Title: Volcanism and Uranium Mineralization at Spor Mountain, Utah: ABSTRACT

Author(s): David A. Lindsey

Article Type: Meeting abstract


Uranium-beryllium-fluorine mineralization at Spor Mountain in western Utah accompanied basin-range faulting and alkali rhyolite volcanism after major episodes of caldera-related volcanism had ended. Volcanism began about 42 m.y. ago with eruption of intermediate-composition flows, breccias, and tuffs from small central volcanoes, and culminated with eruption of intermediate-composition ash flows and subsidence of the Thomas caldera about 39 m.y. ago. Intermediate-composition volcanism was accompanied by base- and precious-metal mineralization. Eruption of rhyolitic ash flows 38 to 32 m.y. ago largely filled the Thomas caldera; some of these eruptions caused subsidence of the Dugway Valley cauldron. Alkali-rhyolite volcanism, basin-range faulting, and uranium-beryllium-flu rine mineralization began at Spor Mountain about 21 m.y. ago, at least 11 m.y. after the last cauldron subsidence. Most faulting and mineralization had ended by 6 to 7 m.y. ago, when voluminous alkali rhyolite was erupted in the Thomas Range.

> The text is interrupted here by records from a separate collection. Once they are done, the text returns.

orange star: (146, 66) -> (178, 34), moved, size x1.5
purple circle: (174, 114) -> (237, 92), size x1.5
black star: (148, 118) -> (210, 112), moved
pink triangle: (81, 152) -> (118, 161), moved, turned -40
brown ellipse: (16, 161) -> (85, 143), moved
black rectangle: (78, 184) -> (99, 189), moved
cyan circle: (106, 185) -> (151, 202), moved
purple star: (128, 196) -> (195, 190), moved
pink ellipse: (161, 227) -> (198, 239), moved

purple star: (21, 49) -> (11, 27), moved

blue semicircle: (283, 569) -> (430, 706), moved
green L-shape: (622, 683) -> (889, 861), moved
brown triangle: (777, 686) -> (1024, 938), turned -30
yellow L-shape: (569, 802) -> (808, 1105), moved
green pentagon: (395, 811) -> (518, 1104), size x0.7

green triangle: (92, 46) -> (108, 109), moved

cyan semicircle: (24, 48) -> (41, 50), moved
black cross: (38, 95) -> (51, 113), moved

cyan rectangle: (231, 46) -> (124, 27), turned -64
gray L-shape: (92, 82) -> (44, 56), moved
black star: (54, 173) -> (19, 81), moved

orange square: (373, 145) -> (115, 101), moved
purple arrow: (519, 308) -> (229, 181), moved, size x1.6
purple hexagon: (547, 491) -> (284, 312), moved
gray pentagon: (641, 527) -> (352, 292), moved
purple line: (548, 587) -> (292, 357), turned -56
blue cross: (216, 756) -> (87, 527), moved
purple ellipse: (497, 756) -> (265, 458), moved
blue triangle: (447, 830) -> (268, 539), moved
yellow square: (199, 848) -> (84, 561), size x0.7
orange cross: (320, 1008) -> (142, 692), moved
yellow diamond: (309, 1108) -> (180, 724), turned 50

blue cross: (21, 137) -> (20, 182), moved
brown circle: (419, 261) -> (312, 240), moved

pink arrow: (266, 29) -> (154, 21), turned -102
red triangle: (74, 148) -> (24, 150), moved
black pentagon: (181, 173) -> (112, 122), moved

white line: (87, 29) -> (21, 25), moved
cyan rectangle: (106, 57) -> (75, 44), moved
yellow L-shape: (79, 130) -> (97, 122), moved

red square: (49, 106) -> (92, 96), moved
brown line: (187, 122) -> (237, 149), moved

Extensional tectonism was the probable cause of both alkali-rhyolite volcanism and uranium-beryllium-fluorine mineralization at Spor Mountain. Vents developed along basin-range faults and fault intersections at 21 m.y. and 6 to 7 m.y. ago, and mineralizing fluids rose through a plumbing system of vents and faults after eruption of tuff and alkali rhyolite 21 m.y. ago. Mineralizing fluids invaded faults in Paleozoic rocks and deposited uraniferous fluorite; they pervaded dolomite clast-rich tuff, which is interleaved between relatively impermeable strata, and deposited uranium in the structures of fluorite and opal and beryllium in bertrandite. Precipitation of uranium and beryllium occurred in response to breakdown to beryllium fluoride, uranium fluoride, and uranium-silica complexes s fluorite and silica were precipitated from cooling fluids. Uranium of magmatic origin in glassy tuff and that added by hydrothermal fluids was remobilized by ground water to form secondary concentrations in tuff and tuffaceous sandstone; such concentrations comprise minable deposits at the Yellow Chief mine.